Hackers deface Telegraph sites over 'gypsies' slight

News 16 Apr, 2010

A group of Romanian activists has hacked two Telegraph subdomains in response to a Top Gear episode mocking the country and casting Romanians as gypsies.

Two subdomains of The Daily Telegraph's website have been defaced by a group of Romanian hackers.

The domains – shortbreaks.telegraph.co.uk and wine-and-dine.telegraph.co.uk/site/index.php – were both hacked yesterday to display the same message from a previously unknown group calling itself the RNS – the Romanian National Security group.

Screenshots of the hacked pages can be seen on the Sunbelt Software blog, which first reported the defacing.

The hacked pages featured a Romanian flag against a black background, with a message in Romanian below protesting perceived racism against Romanians, followed by a link to a Romanian YouTube clip featuring excerpts from a Top Gear episode showing the country in an unflattering light and making several references to Romanians as gypsies.

Helped by Google Translate, Sunbelt roughly translated the message to read: “We are sick and tired of seeing how some garbage like you try to mock our country and try to create a completely different picture to the real one, calling us 'romanian gypsies' and broadcasting s****y TV programmes like Top Gear.
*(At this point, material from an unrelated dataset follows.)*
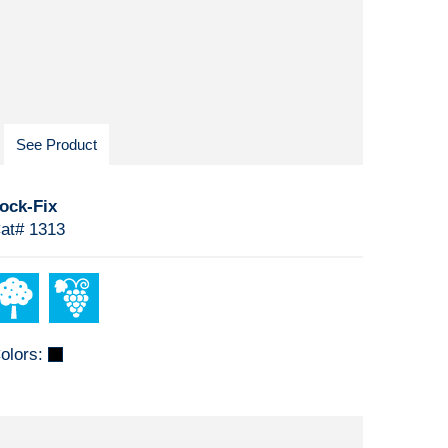
See Product
ock-Fix
at# 1313
olors:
If you have the nerve to anger an entire country, know that we will not stop here! Romania.”

The message ended with a single line in English: “Guess what, gypsies aren't Romanians, morons.”

Aside from the fact that Top Gear presenter James May is a columnist for The Telegraph, it's not clear the connection – if any – between the defaced sites and the RNS' grievances. Both subdomains were being used to advertise promotions for Daily Telegraph readers, and remain offline at present.

A Romanian hacker was blamed for a March 2009 attack on the [ital]Telegraph's system that exposed the email addresses of registered users, with some suggesting the site may have become a target for Romanian nationalists.

However, considering the broad nature of the allegations, it's more likely that the subdomains were simply being used to represent the broader UK media.